Pictures found in the material must be left out, and every line returned as written.

# EXTRACTED DATA
== Segment start ==
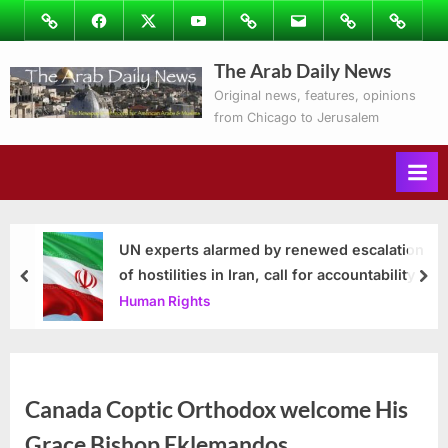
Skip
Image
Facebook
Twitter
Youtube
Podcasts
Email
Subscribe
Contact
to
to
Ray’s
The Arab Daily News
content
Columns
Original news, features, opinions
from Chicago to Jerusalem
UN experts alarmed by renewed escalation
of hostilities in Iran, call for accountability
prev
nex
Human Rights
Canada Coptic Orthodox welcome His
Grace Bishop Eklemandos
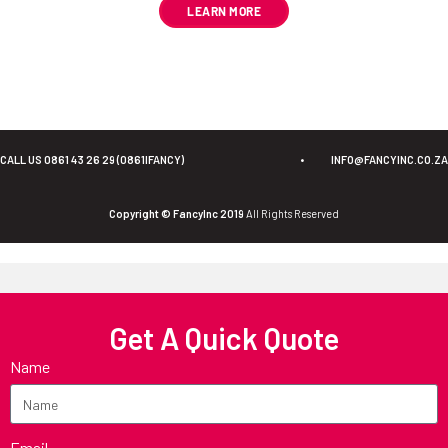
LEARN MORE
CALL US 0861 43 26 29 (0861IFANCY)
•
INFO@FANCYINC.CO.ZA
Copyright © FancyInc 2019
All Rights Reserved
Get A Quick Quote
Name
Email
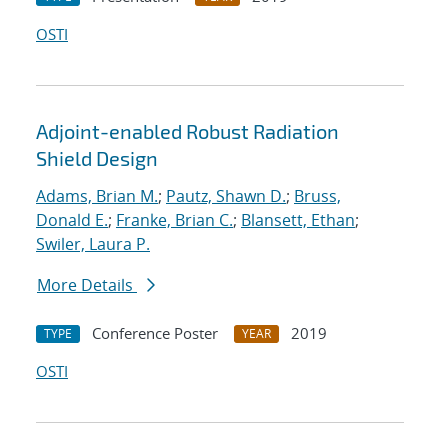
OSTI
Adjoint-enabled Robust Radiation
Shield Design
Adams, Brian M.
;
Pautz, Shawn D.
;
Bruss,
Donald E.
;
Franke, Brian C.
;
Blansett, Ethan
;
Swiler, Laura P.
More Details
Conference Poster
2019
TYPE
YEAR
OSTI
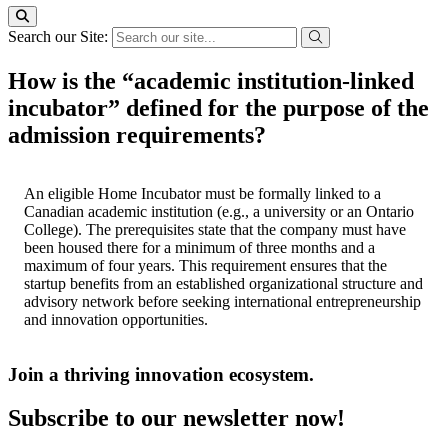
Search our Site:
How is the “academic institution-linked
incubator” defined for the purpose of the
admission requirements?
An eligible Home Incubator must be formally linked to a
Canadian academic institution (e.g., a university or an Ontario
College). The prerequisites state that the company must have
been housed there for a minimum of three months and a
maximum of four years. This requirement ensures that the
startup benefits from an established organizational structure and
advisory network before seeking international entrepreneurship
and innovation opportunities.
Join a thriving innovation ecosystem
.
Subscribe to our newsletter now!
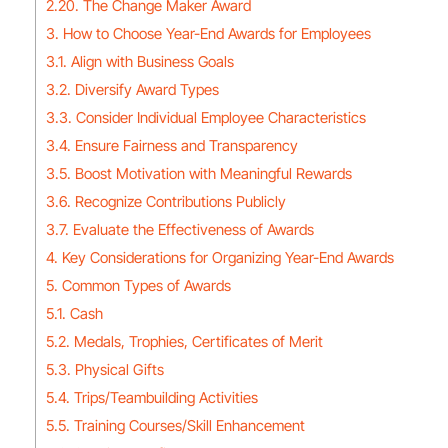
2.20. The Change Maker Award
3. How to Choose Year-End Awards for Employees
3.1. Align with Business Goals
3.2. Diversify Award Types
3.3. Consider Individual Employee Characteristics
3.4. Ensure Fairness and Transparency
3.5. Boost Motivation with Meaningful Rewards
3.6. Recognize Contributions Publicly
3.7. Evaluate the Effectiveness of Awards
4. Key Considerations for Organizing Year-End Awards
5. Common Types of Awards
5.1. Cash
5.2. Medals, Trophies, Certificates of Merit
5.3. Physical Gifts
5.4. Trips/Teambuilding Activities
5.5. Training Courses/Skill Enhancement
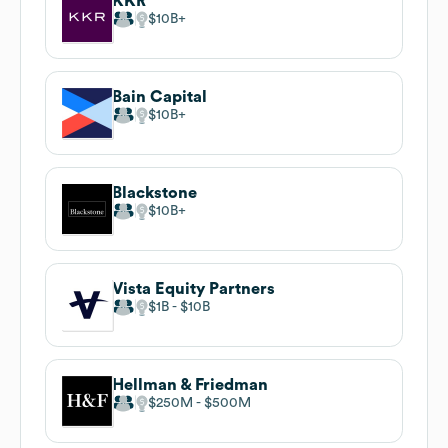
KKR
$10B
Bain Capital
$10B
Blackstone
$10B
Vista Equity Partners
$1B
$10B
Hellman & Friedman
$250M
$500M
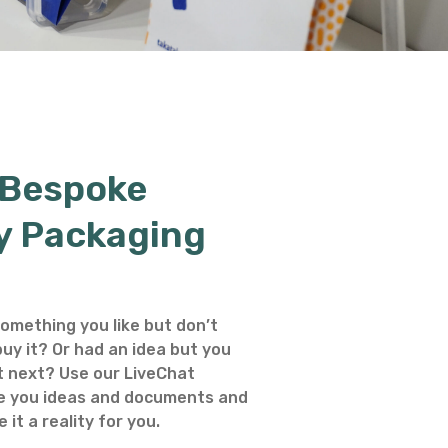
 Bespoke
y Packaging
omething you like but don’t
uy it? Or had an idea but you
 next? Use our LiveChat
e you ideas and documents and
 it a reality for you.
== Segment end ==
# EXERCISE RESULT
Skip
Image
Facebook
Twitter
Youtube
Podcasts
Email
Subscribe
Contact
to
to
Ray’s
The Arab Daily News
content
Columns
Original news, features, opinions
from Chicago to Jerusalem
UN experts alarmed by renewed escalation
of hostilities in Iran, call for accountability
prev
nex
Human Rights
Canada Coptic Orthodox welcome His
Grace Bishop Eklemandos
LEARN MORE
CALL US 0861 43 26 29 (0861IFANCY)
•
INFO@FANCYINC.CO.ZA
Copyright © FancyInc 2019
All Rights Reserved
Get A Quick Quote
Name
Email
OSTI
Adjoint-enabled Robust Radiation
Shield Design
Adams, Brian M.
;
Pautz, Shawn D.
;
Bruss,
Donald E.
;
Franke, Brian C.
;
Blansett, Ethan
;
Swiler, Laura P.
More Details
Conference Poster
2019
TYPE
YEAR
OSTI
Search our Site:
How is the “academic institution-linked
incubator” defined for the purpose of the
admission requirements?
An eligible Home Incubator must be formally linked to a
Canadian academic institution (e.g., a university or an Ontario
College). The prerequisites state that the company must have
been housed there for a minimum of three months and a
maximum of four years. This requirement ensures that the
startup benefits from an established organizational structure and
advisory network before seeking international entrepreneurship
and innovation opportunities.
Join a thriving innovation ecosystem
.
Subscribe to our newsletter now!
2.20. The Change Maker Award
3. How to Choose Year-End Awards for Employees
3.1. Align with Business Goals
3.2. Diversify Award Types
3.3. Consider Individual Employee Characteristics
3.4. Ensure Fairness and Transparency
3.5. Boost Motivation with Meaningful Rewards
3.6. Recognize Contributions Publicly
3.7. Evaluate the Effectiveness of Awards
4. Key Considerations for Organizing Year-End Awards
5. Common Types of Awards
5.1. Cash
5.2. Medals, Trophies, Certificates of Merit
5.3. Physical Gifts
5.4. Trips/Teambuilding Activities
5.5. Training Courses/Skill Enhancement
KKR
$10B
Bain Capital
$10B
Blackstone
$10B
Vista Equity Partners
$1B
$10B
Hellman & Friedman
$250M
$500M
 Bespoke
y Packaging
omething you like but don’t
uy it? Or had an idea but you
 next? Use our LiveChat
e you ideas and documents and
 it a reality for you.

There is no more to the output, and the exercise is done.